Day 3: Tidyverse: group_by and summarise, more ggplot2

Do this before class
During class
SR songs
- Excercises
Insurance claims from kammarkollegiet
- Excercises
Election 2022
- Excercises
Systembolaget’s assortment
- Excercises

Do this before class

Read R4DS chapters 5.6-5.7, 3.7-3.10.

Solve the Grouping and Summarizing and Types of vizualisations chapters of the Introduction to the Tidyverse course at DataCamp.

During class

Open your class_files-project and “Pull Branch” (under Tools > Version control in RStudio) in order to make sure you have files ready and updated.

SR songs

The script class_files/SR_music.R contains a simple function get_SR_music for grabbing music played on Swedish Radio channels from their open API. Load it by

source("class_files/SR_music.R")

and grab e.g. the songs on P3 (channel 164) played very recently, i.e. 2022-10-31, by

get_SR_music(channel = 164, date = "2022-10-31") %>% select(title, artist, start_time) %>% head(n=2)

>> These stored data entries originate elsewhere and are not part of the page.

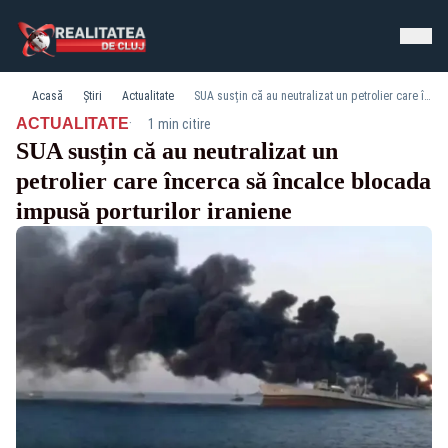
Acasă
Știri
Actualitate
SUA susțin că au neutralizat un petrolier care încerca să încalce blocada impusă porturilor iraniene
·
ACTUALITATE
1 min citire
SUA susțin că au neutralizat un
petrolier care încerca să încalce blocada
impusă porturilor iraniene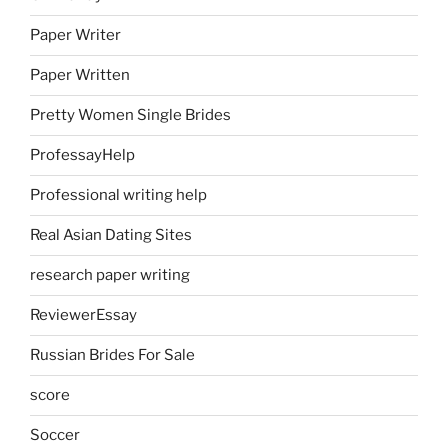
Paper Writer
Paper Written
Pretty Women Single Brides
ProfessayHelp
Professional writing help
Real Asian Dating Sites
research paper writing
ReviewerEssay
Russian Brides For Sale
score
Soccer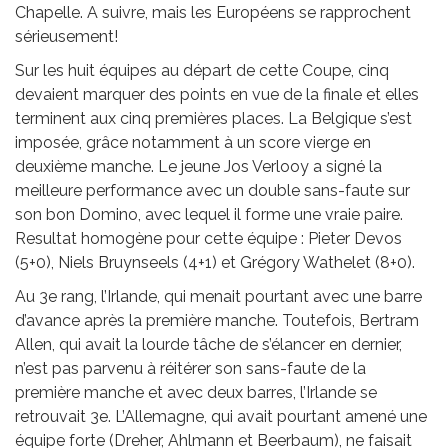
Chapelle. A suivre, mais les Européens se rapprochent
sérieusement!
Sur les huit équipes au départ de cette Coupe, cinq
devaient marquer des points en vue de la finale et elles
terminent aux cinq premières places. La Belgique s’est
imposée, grâce notamment à un score vierge en
deuxième manche. Le jeune Jos Verlooy a signé la
meilleure performance avec un double sans-faute sur
son bon Domino, avec lequel il forme une vraie paire.
Resultat homogène pour cette équipe : Pieter Devos
(5+0), Niels Bruynseels (4+1) et Grégory Wathelet (8+0).
Au 3e rang, l’Irlande, qui menait pourtant avec une barre
d’avance après la première manche. Toutefois, Bertram
Allen, qui avait la lourde tâche de s’élancer en dernier,
n’est pas parvenu à réitérer son sans-faute de la
première manche et avec deux barres, l’Irlande se
retrouvait 3e. L’Allemagne, qui avait pourtant amené une
équipe forte (Dreher, Ahlmann et Beerbaum), ne faisait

##              title          artist          start_time
## 1       Body Paint  Arctic Monkeys 2022-10-31 23:58:41
## 2 Take It Personal Ella Tiritiello 2022-10-31 23:53:56

If you want multiple dates, the map-functions from the purrr-package (included in the tidyverse) are convenient (more about these later on in the course). Grabbing music played, e.g., in the last week of October (2022-10-25 to 2022-10-31 into music is done by

days <- seq(as.Date("2022-10-25"), as.Date("2022-10-31"), "days")
music <- map_df(days, get_SR_music, channel = 164)

Excercises

Note: Data is not entirely clean and the same artist/song may be coded in multiple ways (e.g. Cherrie & Z.E., Cherrie, Z.e and Cherrie, Z.E). You may ignore this for now.

Pick a date, or a sequence of dates, and list the 5 most played songs.
What artist has the most number of different songs played over some sequence of days?
Visualise the distribution of song durations.
Pick a sequence of dates and visualise how the songs start_times are distributed over the day. Repeat for another channel, e.g. P2 (channel 163). You can grab components of a date-time (POSIXct) object with format as in

as.POSIXct("2019-01-01 23:57:04 CET") %>% format("%H:%M")

## [1] "23:57"

for extracting the hour and minute, see ?format.POSIXct for more examples. Note that the above code results in a value of character-type, you may want to further convert to numeric format (e.g. minutes or hours after midnight) before plotting. The tidyverse package for date formatting is called lubridate and has function to extract hours and minutes as well, e.g.

as.POSIXct("2019-01-01 23:57:04 CET") %>% lubridate::hour()

## [1] 23

Visualise the number of hours spent playing music each day over a sequence of dates.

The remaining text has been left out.